2015年5月の地方政治状況をお伝えする記事です。

2015(平成27)年5月17日(日)に大阪市を廃止して特別区に移行するという是非を問う住民投票が行われます。

その結果が出る前に本件を書いておりますが、ここでは、そもそも都構想とは何かをできるだけ中立的に歴史を踏まえて書いておこうというものです。

大阪都構想は、政令指定都市としての大阪市を廃止し、その領域に東京23区と基本的に同権限の特別区を設置するという構想で当然現在の東京都を参考にしています。

そして、東京都の始まりは1943(昭和18)年、第二次世界大戦下において戦時総動員体制を強めるために、首都と皇居がある道府県であった東京府と首都である東京市を同時に廃止し、東京都として一本化したのが始まりです。

実は都庁の所在地は新宿区の新宿なのですが、地図では便宜上東京と表されていまして、鎮西九州の出身である筆者などは最初かなり混乱しました。

東京都庁は新宿にあり、東京駅は千代田区丸の内にあるのです。そして東京駅と新宿駅は中央線で約15分もかかるという距離感です。

つまり東京で東京などと呼んでいるのは田舎の人だということです。




本論の大阪都構想の話に戻します





という脱線はこのくらいにしまして、いわゆる「特別区」は東京23区のみ、そして、まぎらわしいところですが全国に20ある政令指定都市の「区」というのもありますので違いを説明します。

東京都の特別区(いわゆる東京23区)は、「市町村と同様に独立した地方自治体」として扱われているので、その長である区長は公職選挙法に基づいた選挙によって選出されます。

そして、区長の地位職務は、基本的に市長のそれが適用されます(地方自治法第283条)。

続いて、政令指定都市の「区」ですが、これは政令指定都市のあくまで内部的な行政区割にすぎません(地方自治法施行令174条の43)。

はっきりいいますと、行政区である「区」は東京23区の特別区とは異なり「独立した地方自治体ではな」く、区長という名はありますがその政令指定都市の市長の補助機関たる職員の中から市長が選出した地方公務員の中の一般職員であり、選挙により選出されることはないということになります。

大阪市は、日本最大の政令指定都市のうちの一つでありますが、今般この政令指定都市制度の枠を飛び越え、一気に首都東京と同様の行政機構を目指したというわけです。

現在の有力な案として、大阪市を5つの「特別区」に再編し、それぞれに中央区、北区、東区、南区、湾岸区(時計回り)といった簡素な名前をつけるといったことが取り沙汰されていますが、今回の住民投票は具体的な案の前に、まずは特別区への移行を認めるかという点に絞られています。

ちなみに、域外素人の感覚であれば、大阪市の人口270万人に一人の市長、という構図はどうしても「過大」であろうと思われます。

一方、そもそも大きな権限のある日本最大規模の政令指定都市の市長が、わざわざ自らの権限を手放し、5つの人口50万弱の特別区に権限移譲するという構想であり、そうそうこのようなことを為そうとする人が当の市長に出るというのは稀有なことだとも思います。

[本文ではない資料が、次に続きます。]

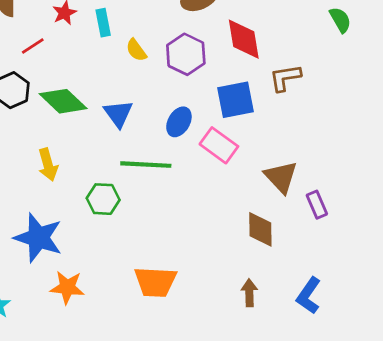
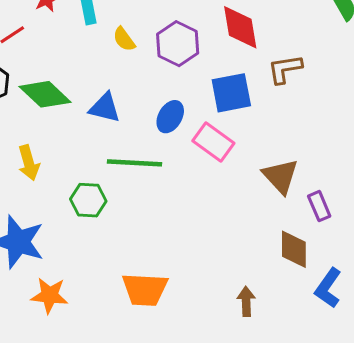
blue triangle: (118, 114) -> (105, 108), turned -40
brown diamond: (260, 229) -> (294, 249), moved
blue L-shape: (309, 296) -> (328, 288), moved

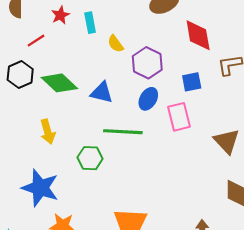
purple hexagon: (178, 44) -> (147, 63), moved
blue square: (231, 93) -> (192, 82), size x0.7
pink rectangle: (213, 142) -> (179, 117), turned 40

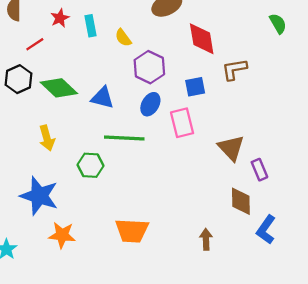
yellow semicircle: (115, 44) -> (123, 38), moved

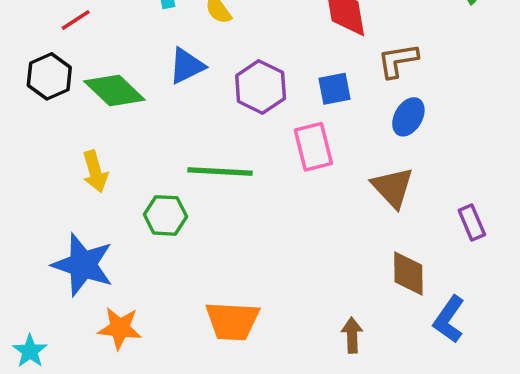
purple hexagon: (149, 67) -> (261, 87), moved
blue triangle: (102, 98) -> (187, 66), moved, turned -40
blue ellipse: (150, 104) -> (408, 117), moved
purple rectangle: (259, 170) -> (472, 223), moved

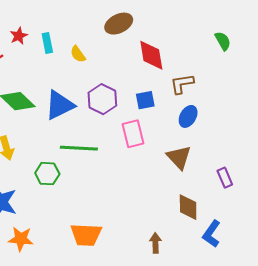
blue triangle: (187, 66) -> (60, 105), moved, size x1.4

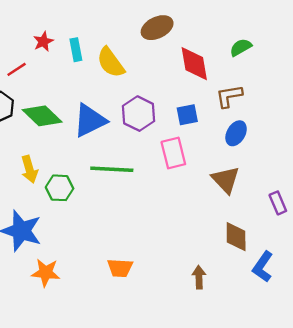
green semicircle: (223, 41) -> (241, 47), moved, turned -90
yellow semicircle: (78, 54) -> (111, 62), size x1.6
green hexagon: (47, 174) -> (60, 188), moved
orange trapezoid: (86, 235) -> (120, 268), size x0.7

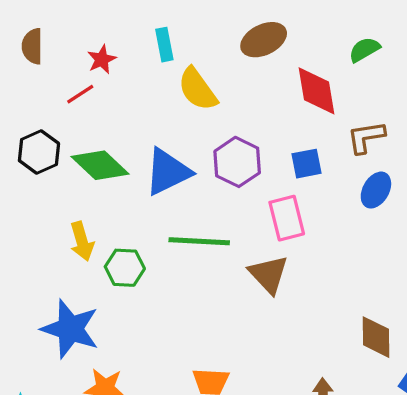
green semicircle: (241, 47) -> (364, 50), moved
cyan rectangle: (76, 50) -> (164, 45), moved
red line: (17, 69) -> (80, 94), moved
brown triangle: (226, 180) -> (269, 274), moved

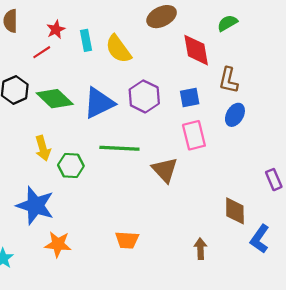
cyan rectangle: (164, 45) -> (86, 40), moved
brown L-shape: (366, 137) -> (228, 80), turned -68
pink rectangle: (287, 218) -> (194, 135), moved

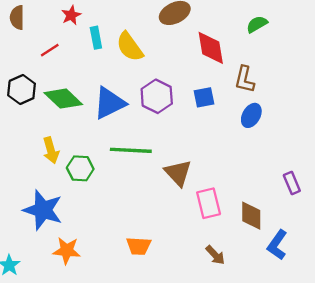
green semicircle: (227, 23) -> (257, 24), moved
red star: (56, 30) -> (71, 15), moved
pink rectangle: (194, 135) -> (209, 203), moved
brown arrow: (200, 249) -> (215, 255), turned 138

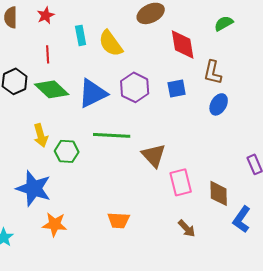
red star: (71, 15) -> (46, 15), moved
red line: (50, 50) -> (48, 54), moved, turned -60

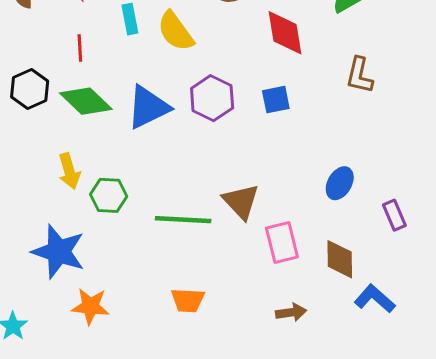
brown L-shape: (213, 72) -> (359, 75), moved
blue ellipse: (219, 104) -> (340, 183), moved
green line: (112, 135) -> (183, 220), moved
blue L-shape: (242, 219) -> (375, 299), turned 96
brown arrow: (187, 228) -> (291, 312), turned -54

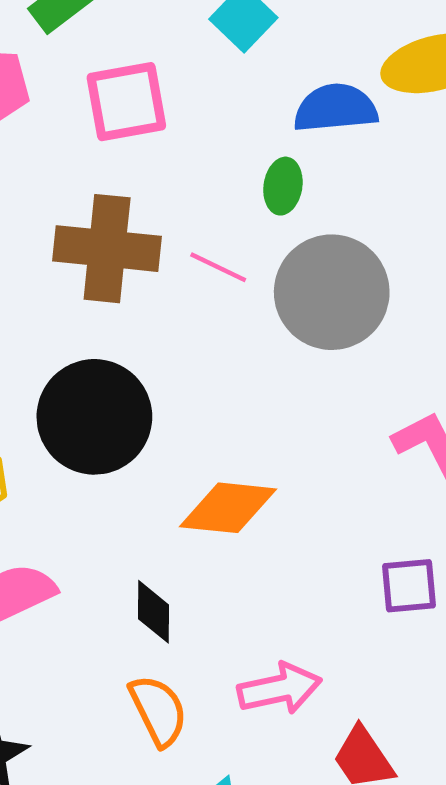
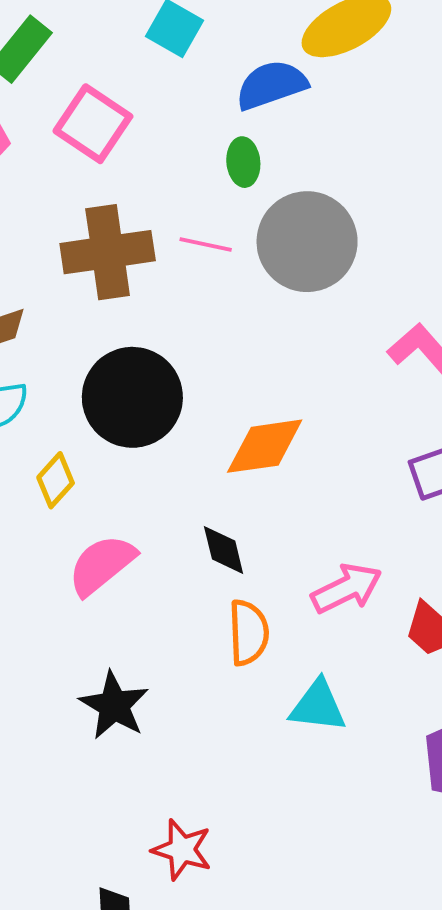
pink square: (126, 102) -> (93, 124), turned -32
orange semicircle: (158, 710) -> (249, 633), turned 38

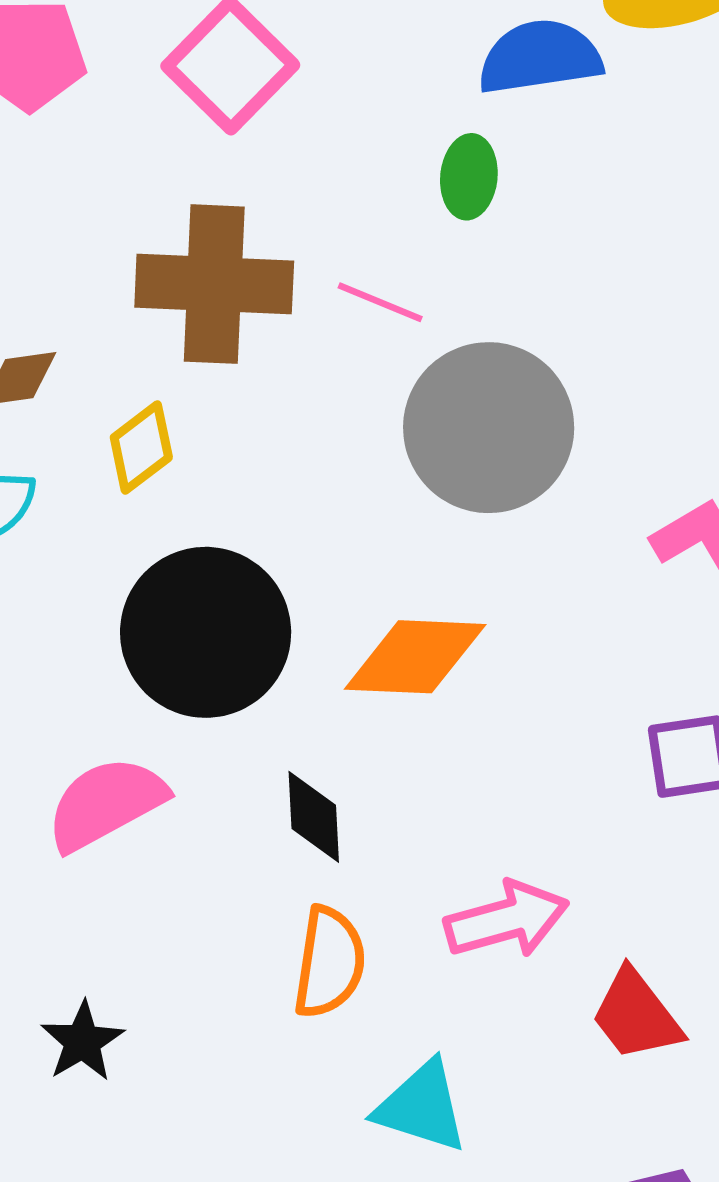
gray circle: (307, 242) -> (489, 428), moved
black circle: (132, 397) -> (206, 632), moved
yellow diamond: (56, 480) -> (141, 448), moved
black star: (114, 705) -> (82, 1041), size x0.7

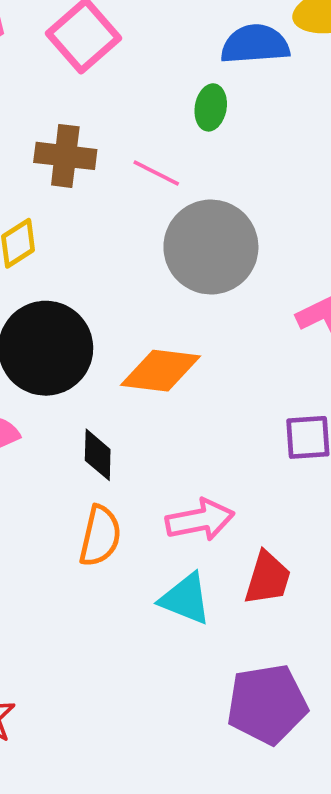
brown cross: (214, 284) -> (65, 156), size x0.7
red trapezoid: (636, 1015) -> (268, 578), turned -130
cyan triangle: (422, 1107) -> (186, 599), moved

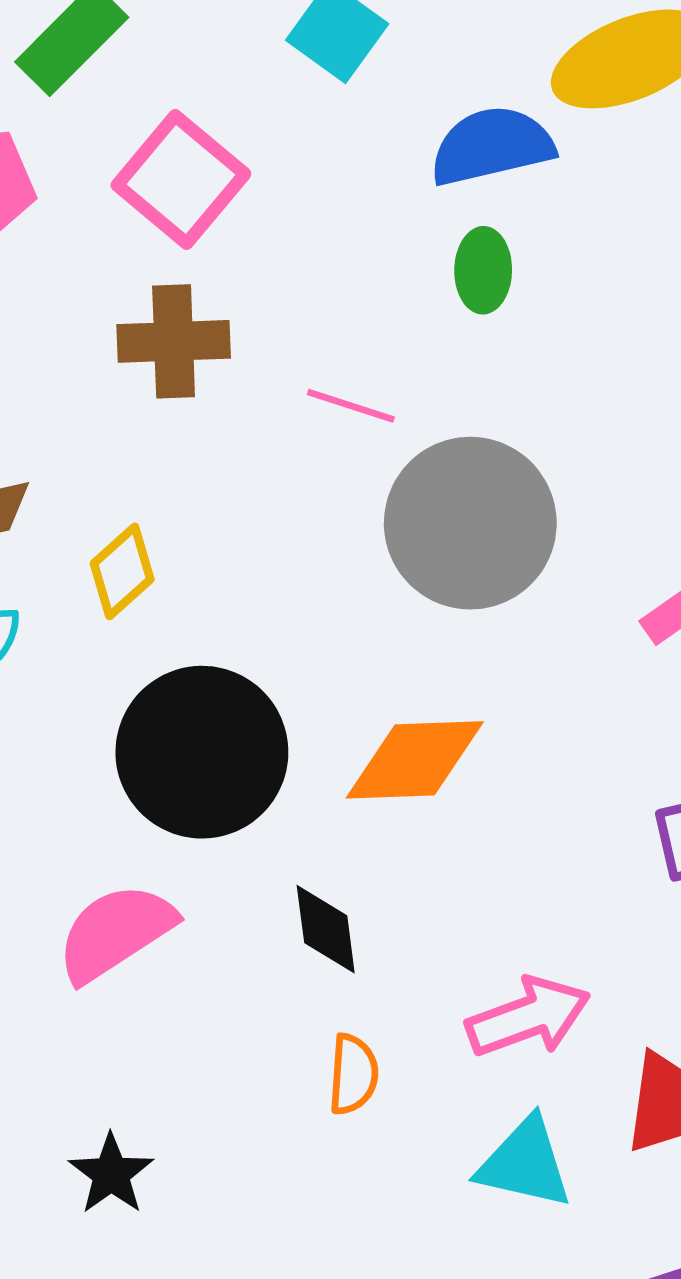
green ellipse: (211, 107) -> (483, 270), moved
brown cross: (65, 156) -> (174, 341), moved
orange semicircle: (100, 536) -> (353, 1074), size x0.7

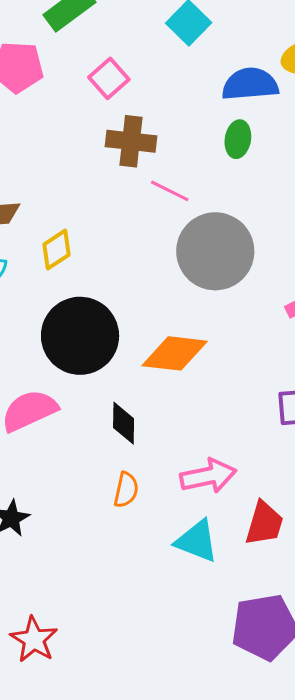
pink square: (181, 179) -> (109, 78), size x0.7
brown cross: (174, 341) -> (131, 141), moved

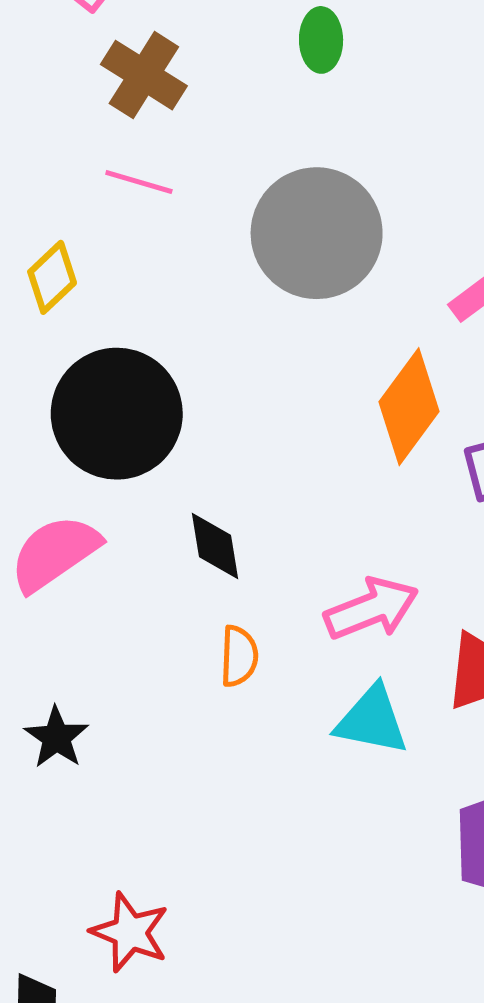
brown cross: (131, 141) -> (144, 75), turned 36
pink line: (170, 191) -> (139, 182), moved
orange diamond: (175, 353) -> (409, 407), moved, turned -50

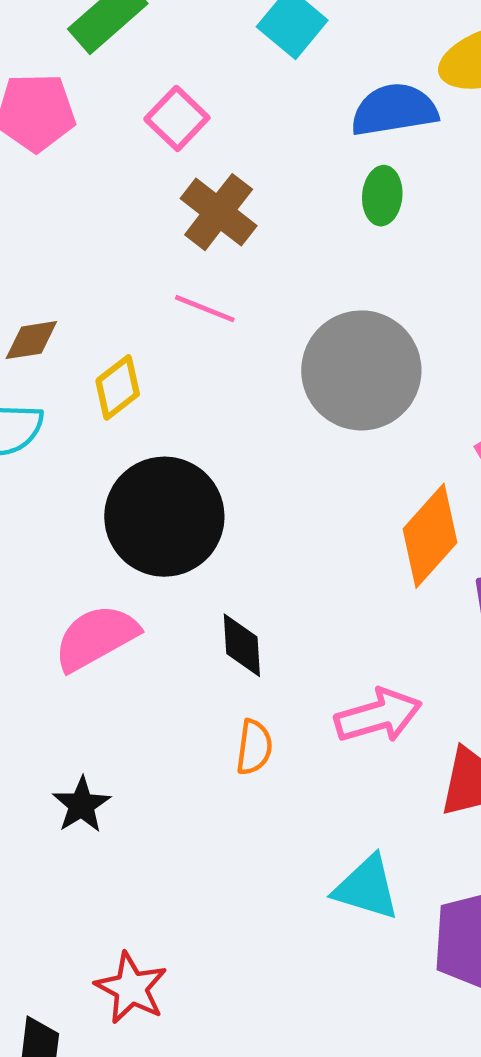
cyan triangle: (372, 720) -> (367, 888), moved

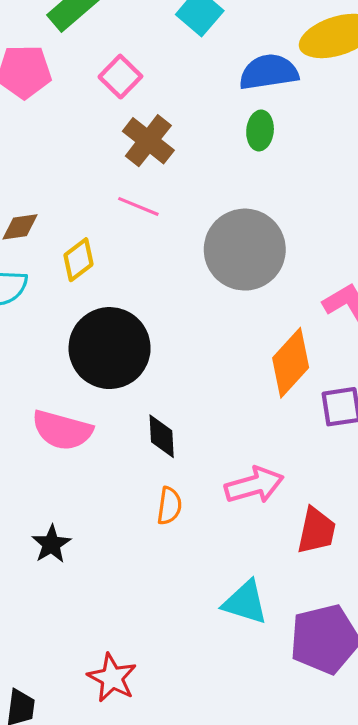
pink semicircle: (96, 638) -> (62, 430), turned -136
red star: (131, 988) -> (112, 678), moved

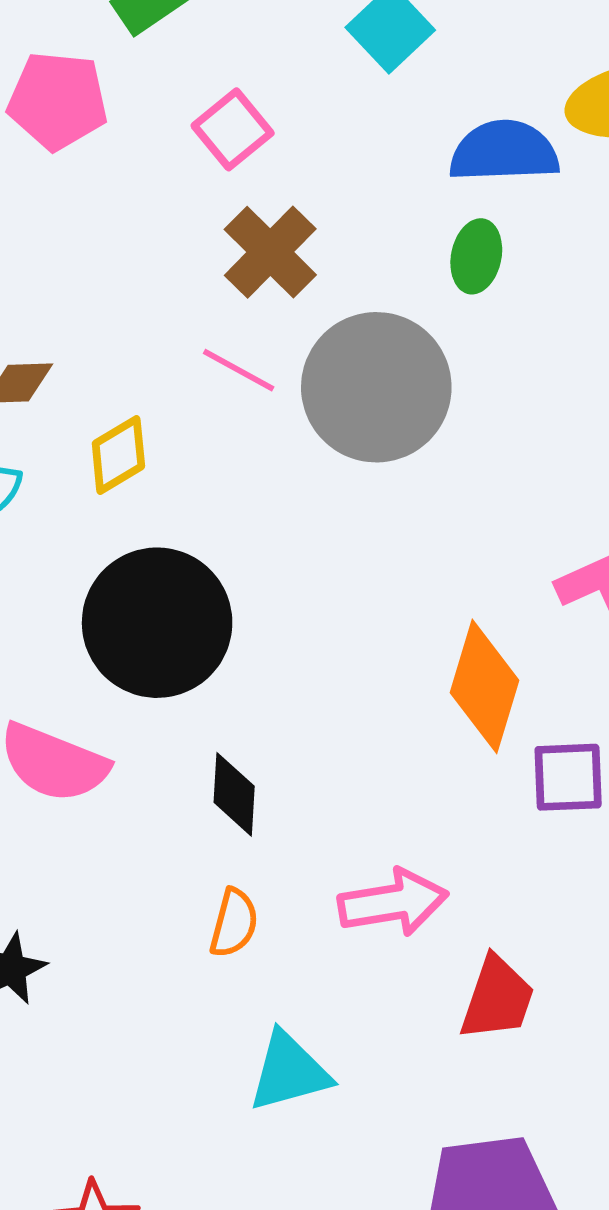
gray circle: (245, 250) -> (376, 387), moved
orange diamond: (291, 363) -> (485, 686), turned -32
cyan triangle: (245, 602) -> (289, 1072), moved, turned -39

現市長の大阪維新の会代表である橋下氏は、市長の権限を捨てるために大阪市長になったと公言しており、自身の政治進退をかけているというわけです。

大きく数百万人を巻き込む運動になった今回の結果を、注目して見守りたいと思います。

全国20ある政令指定都市のうち、実に3市に住んだことがあり、残りも全て行ったことのあります地域マニア兼渡り鳥の筆者からは以上です。

*大阪都構想はその後の住民投票で否決されました。